An ihre Eltern denken Nele und Emilia aus Stubbendorf und ihre Freundin Finja aus Großensee in diesem Moment nicht. Sie bahnen sich mit ihrer Zeltbetreuerin, der 17-jährigen Anna Mehlert, und ihren Schlafsäcken unterm Arm den Weg durch die 23 Zelte, um ihre Schlafstätte für die nächsten Tage einzurichten. Nur wenige andere Kinder begegnen ihnen.

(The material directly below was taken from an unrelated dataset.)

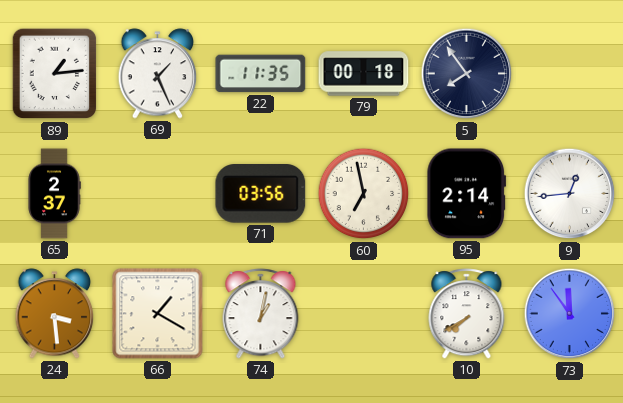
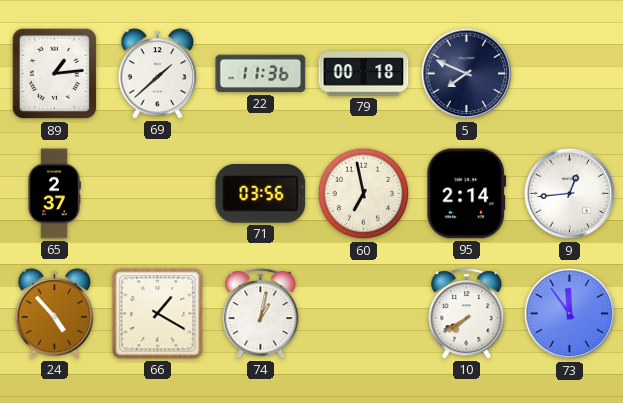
69: 1:26 -> 1:38
22: 11:35 -> 11:36
5: 7:54 -> 7:49
24: 3:29 -> 4:53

Der peitschende Regen treibt alle in die weißen, bodenlosen Behausungen aus Plastikplanen. Kaum jemand, der sich auf dem seit Tagen liebevoll auf die Arbeitswoche vorbereiteten Gelände zwischen Schlafdorf, Freizeitland, der großen Bühne, der Feldküche oder dem als Computerzentrale umgebauten amerikanischen Schulbus länger aufhält. Große Pfützen haben sich auf den Wegen gebildet, doch nur wenige maulen oder fluchen. "Wir kennen das ja schon. Der Regen ist noch gar nichts", versucht auch Sommer den Stormini-Start positiv zu sehen. "Vor fünf Jahren hatten wir so einen massiven Wassereinbruch, dass wir uns zwischen den Zelten nur noch auf Europaletten bewegen konnten - so weit sind wir noch lange nicht. Und gutes Wetter kommt bestimmt noch."

Darauf hoffen auch Nele, Emilia und Finja, die sich heute morgen um 8.30 Uhr mit mehr als 200 weiteren Kindern beim Arbeitsamt der Stormini-Stadt melden werden, um einen der begehrten Jobs zu ergattern, ihre "Stormis" zu verdienen und sie am späten Nachmittag wieder auszugeben.

In der Stormini-Kinderstadt helfen rund 200 Betreuer. Viele von ihnen stellen dabei den Kindern Berufe vor. Auch ein eigenes Stadtparlament und einen eigenen Bürgermeister wählen die kleinen Bürger noch in dieser Woche.